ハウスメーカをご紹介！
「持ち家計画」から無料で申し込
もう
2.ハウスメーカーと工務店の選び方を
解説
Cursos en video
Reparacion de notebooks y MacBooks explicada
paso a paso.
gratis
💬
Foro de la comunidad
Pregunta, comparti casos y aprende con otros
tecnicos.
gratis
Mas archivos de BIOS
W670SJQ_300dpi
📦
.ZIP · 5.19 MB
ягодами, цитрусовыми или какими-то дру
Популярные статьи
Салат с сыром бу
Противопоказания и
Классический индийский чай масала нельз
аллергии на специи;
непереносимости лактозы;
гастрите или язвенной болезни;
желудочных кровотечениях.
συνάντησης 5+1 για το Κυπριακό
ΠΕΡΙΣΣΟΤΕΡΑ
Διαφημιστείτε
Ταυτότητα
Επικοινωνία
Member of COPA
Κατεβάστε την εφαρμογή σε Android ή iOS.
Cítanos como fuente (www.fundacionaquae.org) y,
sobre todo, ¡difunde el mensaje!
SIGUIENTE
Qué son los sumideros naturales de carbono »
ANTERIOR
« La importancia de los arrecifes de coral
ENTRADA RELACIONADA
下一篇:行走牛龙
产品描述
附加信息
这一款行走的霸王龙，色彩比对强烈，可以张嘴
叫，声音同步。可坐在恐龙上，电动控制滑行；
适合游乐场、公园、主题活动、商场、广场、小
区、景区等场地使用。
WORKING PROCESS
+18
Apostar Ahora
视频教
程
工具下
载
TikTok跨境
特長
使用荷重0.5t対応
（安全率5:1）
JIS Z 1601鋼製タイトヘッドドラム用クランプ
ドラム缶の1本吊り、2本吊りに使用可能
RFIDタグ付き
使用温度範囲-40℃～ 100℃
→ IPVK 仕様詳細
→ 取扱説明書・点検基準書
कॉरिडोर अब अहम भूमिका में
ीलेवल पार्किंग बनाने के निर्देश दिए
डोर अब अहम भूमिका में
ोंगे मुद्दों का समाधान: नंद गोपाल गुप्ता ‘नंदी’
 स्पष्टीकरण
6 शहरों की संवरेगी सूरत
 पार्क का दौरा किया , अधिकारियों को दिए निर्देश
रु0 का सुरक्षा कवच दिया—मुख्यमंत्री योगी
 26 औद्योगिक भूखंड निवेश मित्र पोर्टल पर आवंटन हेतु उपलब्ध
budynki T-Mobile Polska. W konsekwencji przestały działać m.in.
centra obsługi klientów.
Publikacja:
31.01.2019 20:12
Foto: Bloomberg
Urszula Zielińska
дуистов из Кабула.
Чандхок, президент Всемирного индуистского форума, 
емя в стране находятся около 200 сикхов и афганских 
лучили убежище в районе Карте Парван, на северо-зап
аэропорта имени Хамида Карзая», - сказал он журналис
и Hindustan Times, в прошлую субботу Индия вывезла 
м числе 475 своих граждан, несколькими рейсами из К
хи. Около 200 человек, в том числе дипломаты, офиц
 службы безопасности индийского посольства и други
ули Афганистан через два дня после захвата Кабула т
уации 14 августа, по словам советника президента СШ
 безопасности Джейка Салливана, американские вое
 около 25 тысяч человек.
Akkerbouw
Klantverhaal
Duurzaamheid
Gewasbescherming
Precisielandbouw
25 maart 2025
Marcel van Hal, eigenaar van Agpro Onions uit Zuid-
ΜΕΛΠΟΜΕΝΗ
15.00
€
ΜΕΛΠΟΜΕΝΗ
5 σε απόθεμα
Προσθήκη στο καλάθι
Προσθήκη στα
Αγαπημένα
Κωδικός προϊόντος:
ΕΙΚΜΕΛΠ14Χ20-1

+++

» Exercise goal:
Retype the data exactly.

» Answer box:
ハウスメーカをご紹介！
「持ち家計画」から無料で申し込
もう
2.ハウスメーカーと工務店の選び方を
解説
Cursos en video
Reparacion de notebooks y MacBooks explicada
paso a paso.
gratis
💬
Foro de la comunidad
Pregunta, comparti casos y aprende con otros
tecnicos.
gratis
Mas archivos de BIOS
W670SJQ_300dpi
📦
.ZIP · 5.19 MB
ягодами, цитрусовыми или какими-то дру
Популярные статьи
Салат с сыром бу
Противопоказания и
Классический индийский чай масала нельз
аллергии на специи;
непереносимости лактозы;
гастрите или язвенной болезни;
желудочных кровотечениях.
συνάντησης 5+1 για το Κυπριακό
ΠΕΡΙΣΣΟΤΕΡΑ
Διαφημιστείτε
Ταυτότητα
Επικοινωνία
Member of COPA
Κατεβάστε την εφαρμογή σε Android ή iOS.
Cítanos como fuente (www.fundacionaquae.org) y,
sobre todo, ¡difunde el mensaje!
SIGUIENTE
Qué son los sumideros naturales de carbono »
ANTERIOR
« La importancia de los arrecifes de coral
ENTRADA RELACIONADA
下一篇:行走牛龙
产品描述
附加信息
这一款行走的霸王龙，色彩比对强烈，可以张嘴
叫，声音同步。可坐在恐龙上，电动控制滑行；
适合游乐场、公园、主题活动、商场、广场、小
区、景区等场地使用。
WORKING PROCESS
+18
Apostar Ahora
视频教
程
工具下
载
TikTok跨境
特長
使用荷重0.5t対応
（安全率5:1）
JIS Z 1601鋼製タイトヘッドドラム用クランプ
ドラム缶の1本吊り、2本吊りに使用可能
RFIDタグ付き
使用温度範囲-40℃～ 100℃
→ IPVK 仕様詳細
→ 取扱説明書・点検基準書
कॉरिडोर अब अहम भूमिका में
ीलेवल पार्किंग बनाने के निर्देश दिए
डोर अब अहम भूमिका में
ोंगे मुद्दों का समाधान: नंद गोपाल गुप्ता ‘नंदी’
 स्पष्टीकरण
6 शहरों की संवरेगी सूरत
 पार्क का दौरा किया , अधिकारियों को दिए निर्देश
रु0 का सुरक्षा कवच दिया—मुख्यमंत्री योगी
 26 औद्योगिक भूखंड निवेश मित्र पोर्टल पर आवंटन हेतु उपलब्ध
budynki T-Mobile Polska. W konsekwencji przestały działać m.in.
centra obsługi klientów.
Publikacja:
31.01.2019 20:12
Foto: Bloomberg
Urszula Zielińska
дуистов из Кабула.
Чандхок, президент Всемирного индуистского форума, 
емя в стране находятся около 200 сикхов и афганских 
лучили убежище в районе Карте Парван, на северо-зап
аэропорта имени Хамида Карзая», - сказал он журналис
и Hindustan Times, в прошлую субботу Индия вывезла 
м числе 475 своих граждан, несколькими рейсами из К
хи. Около 200 человек, в том числе дипломаты, офиц
 службы безопасности индийского посольства и други
ули Афганистан через два дня после захвата Кабула т
уации 14 августа, по словам советника президента СШ
 безопасности Джейка Салливана, американские вое
 около 25 тысяч человек.
Akkerbouw
Klantverhaal
Duurzaamheid
Gewasbescherming
Precisielandbouw
25 maart 2025
Marcel van Hal, eigenaar van Agpro Onions uit Zuid-
ΜΕΛΠΟΜΕΝΗ
15.00
€
ΜΕΛΠΟΜΕΝΗ
5 σε απόθεμα
Προσθήκη στο καλάθι
Προσθήκη στα
Αγαπημένα
Κωδικός προϊόντος:
ΕΙΚΜΕΛΠ14Χ20-1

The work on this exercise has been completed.